The $150 million figure is the county’s rainy day fund, which is at its highest level in years and close to the county’s goal.
When we caught up with county CEO Mike Powers a few days after he presented the two numbers as part of his annual “State of the County” talk to the Ventura County Taxpayers Association, he added that the rainy day fund is in addition to around $70 million in reserves in accounts dedicated to IT improvements and infrastructure projects.
Ventura County is investing heavily in advanced technology to reduce the cost of government services and was recognized as one of the top five “Digital Counties” in the nation by the Center for Digital Government. It is using IOT sensor technology to improve water management and artificial intelligence for crime analysis.

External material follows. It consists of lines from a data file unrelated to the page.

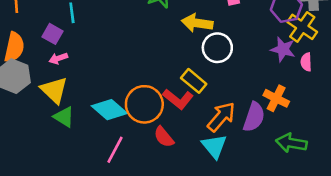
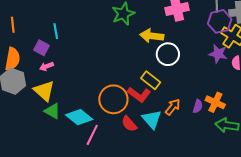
orange cross: (276, 98) -> (215, 102), moved
cyan diamond: (109, 110) -> (79, 117), moved
orange arrow: (221, 117) -> (173, 107), size x0.7
purple semicircle: (254, 117) -> (198, 106), size x0.6
cyan triangle: (214, 146) -> (152, 119), moved

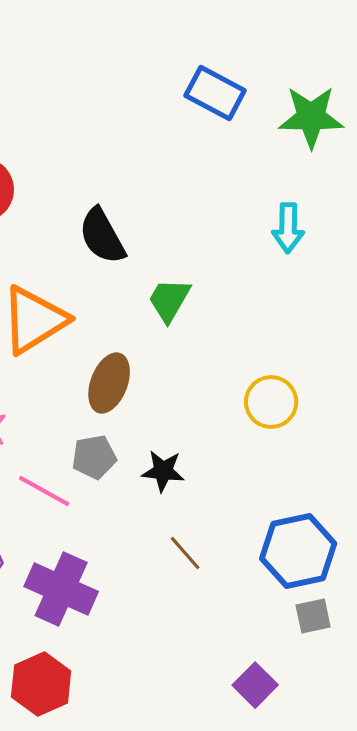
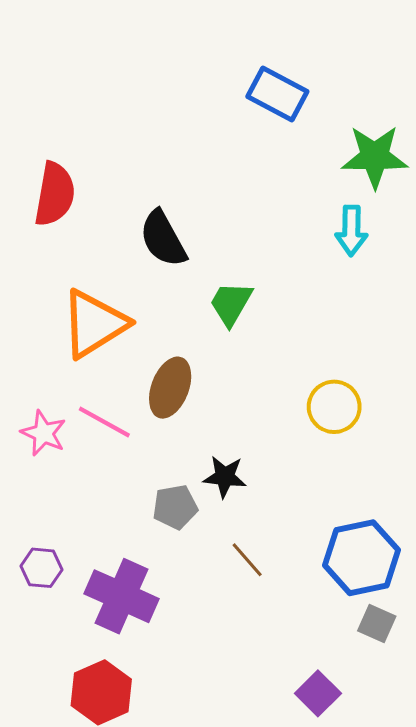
green star: (311, 117) -> (375, 157), moved
gray pentagon: (94, 457) -> (175, 507), moved
pink line: (44, 491) -> (104, 422), moved
gray square: (313, 616) -> (377, 624), turned 36

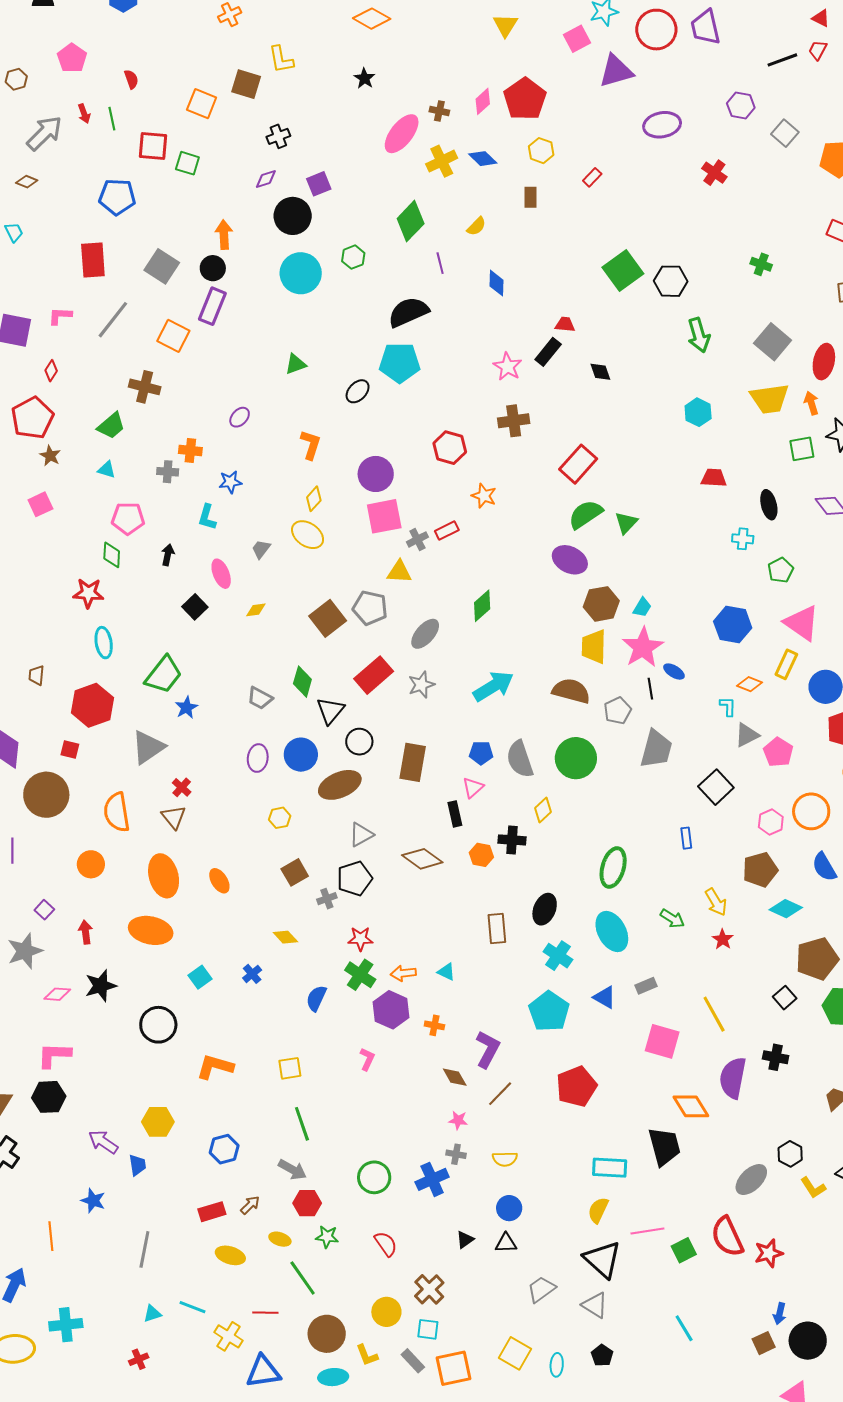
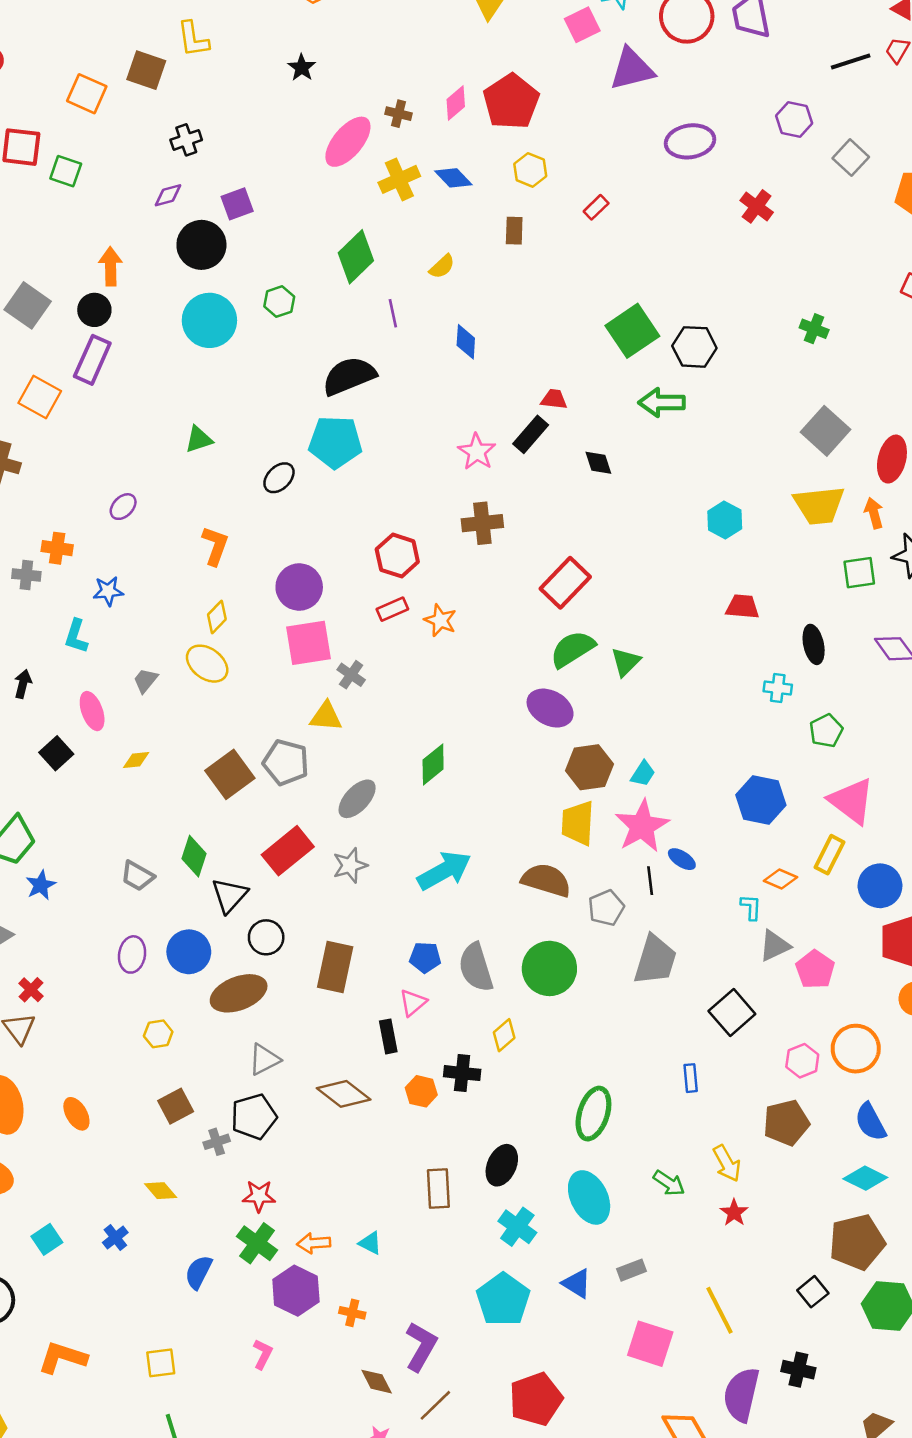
green arrow: (699, 335) -> (662, 403), moved, turned 104
red rectangle: (447, 530) -> (392, 609), moved
gray cross: (417, 539) -> (351, 675), turned -30
cyan diamond: (786, 909) -> (865, 1178), moved

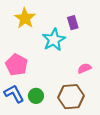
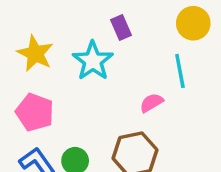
yellow star: (25, 18) -> (35, 54), moved

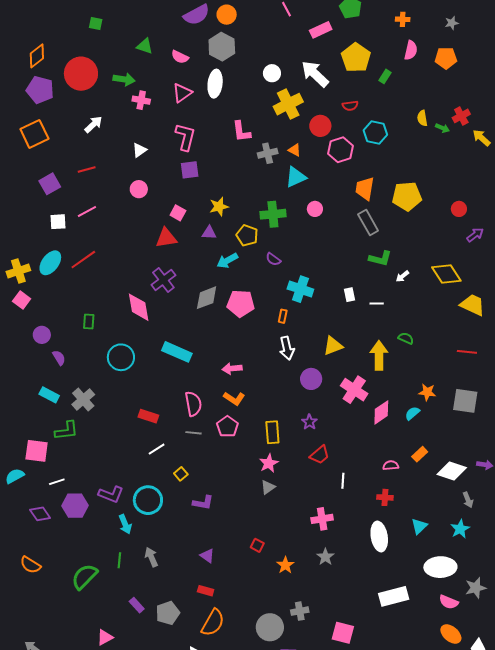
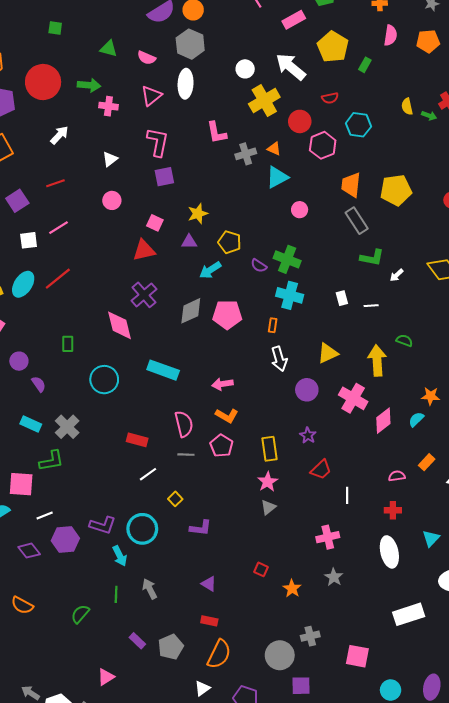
green cross: (273, 214) -> (287, 259), moved, turned 30
green semicircle: (84, 577) -> (80, 614), size x0.7

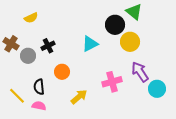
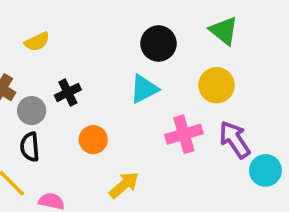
black circle: (115, 25) -> (158, 44), moved
pink cross: (112, 82) -> (184, 134), moved
black semicircle: (39, 87) -> (30, 147), moved

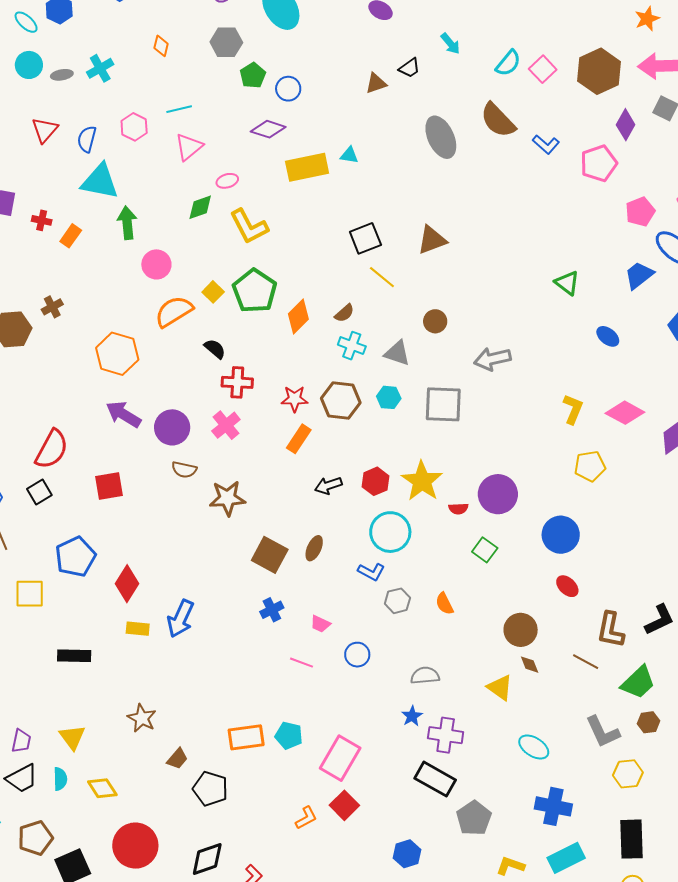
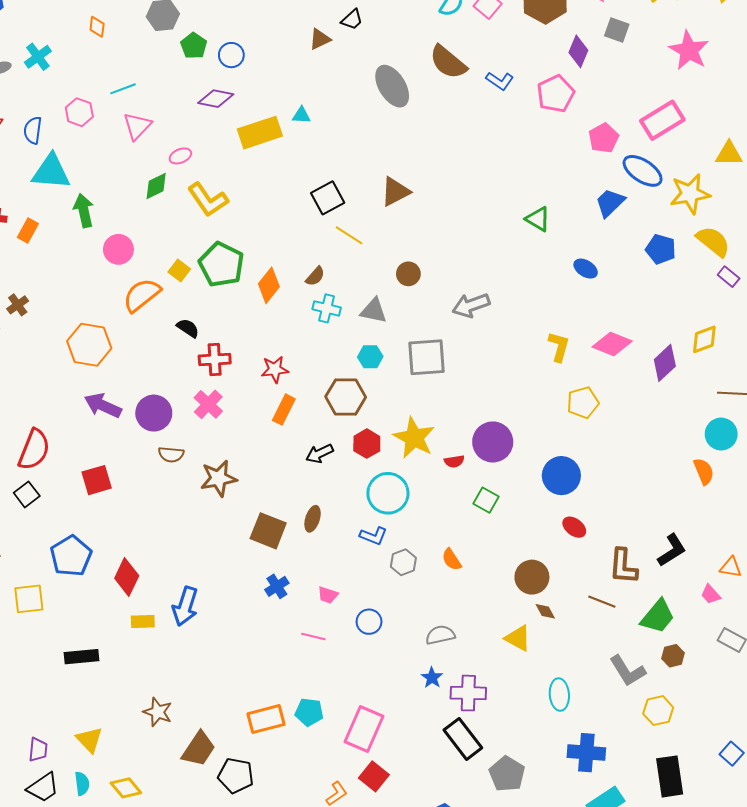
brown hexagon: (341, 401) -> (346, 397), moved
cyan ellipse: (534, 747) -> (559, 695), turned 60
brown trapezoid: (177, 759) -> (199, 749), size x1.6
black rectangle: (435, 779) -> (463, 739), turned 30

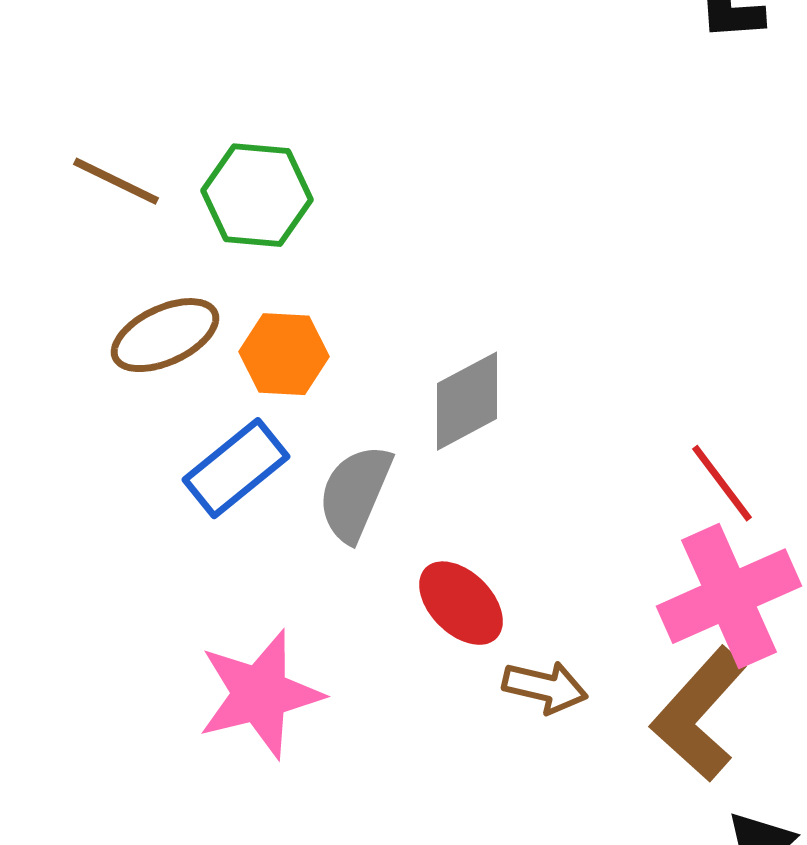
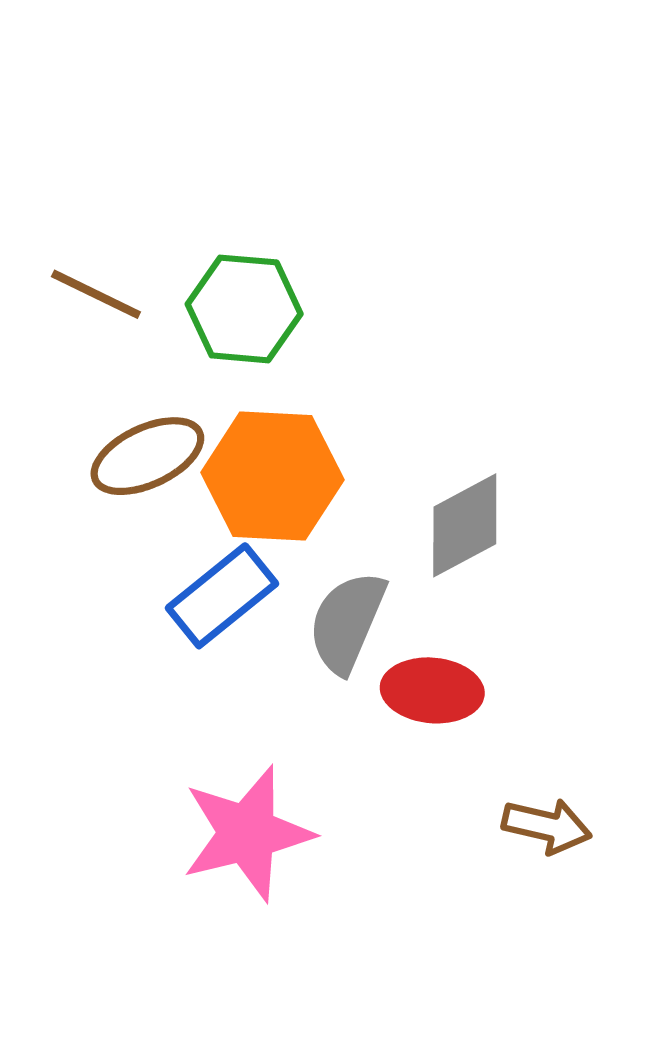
orange hexagon: (284, 354) -> (272, 476), size x1.5
red ellipse: (461, 603) -> (432, 690), moved, turned -40

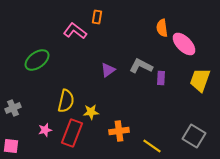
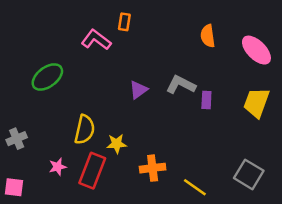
pink ellipse: (184, 44) -> (256, 50), moved

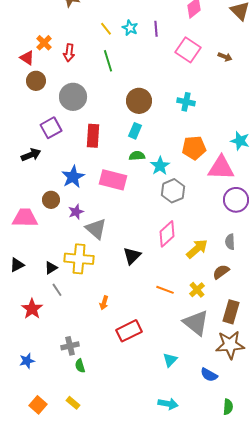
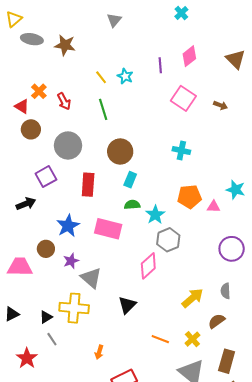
purple line: (156, 29) -> (160, 65), moved
red arrow: (69, 53) -> (64, 101), turned -36
brown circle: (139, 101) -> (120, 152), moved
pink triangle: (221, 168) -> (213, 207), moved, size x0.5
pink diamond: (167, 234) -> (148, 266), moved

As the Business Times reported earlier, the county is fostering partnerships to develop the startup culture, particularly in the Camarillo-Oxnard-Ventura area, putting together Naval Base Ventura County, Matter Labs and the Port of Hueneme in a combined effort.
All of this is to say that at a time when the nation’s finances are a fiscal mess, Ventura County has its eye focused on economic vitality and fiscal stability.
There are some weak points.
It is still expensive and time consuming to develop housing, particularly in larger cities and unincorporated areas where rebuilding from fires has been slow. Manufacturing and better paying jobs — except for health care — are not growing as fast as tourism and retail employment.
Transportation projects don’t enjoy the funding base that comes from a dedicated sales tax as in other large counties.
But 10 years after the recession, Ventura County’s finances are in very good shape, as recognized by bond rating agency Moody’s, which rates the county’s debt AAA with a positive trend.
RATE CUTS HURT PENSION FUNDS
Speaking of public pensions, it is worth noting that CalPERS once again fell short of its 7 percent benchmark in the most recent fiscal year.
Stock market volatility played a part but so did ultra-low interest rates, which affect the returns on cash, notes, bonds, mortgages and other debt-like instruments. Pension funds count on the safety of bonds and reliable income that historically has been 3 percent or more depending on inflation and risk.
If large pensions can’t earn a reasonable return on their bond portfolios, they will have to reduce expected returns, cut benefits, increase contributions, take more risks or some combination of the above.
Federal Reserve rate cuts can keep the economy growing in the short term but punishing savers and pension funds has long-term consequences.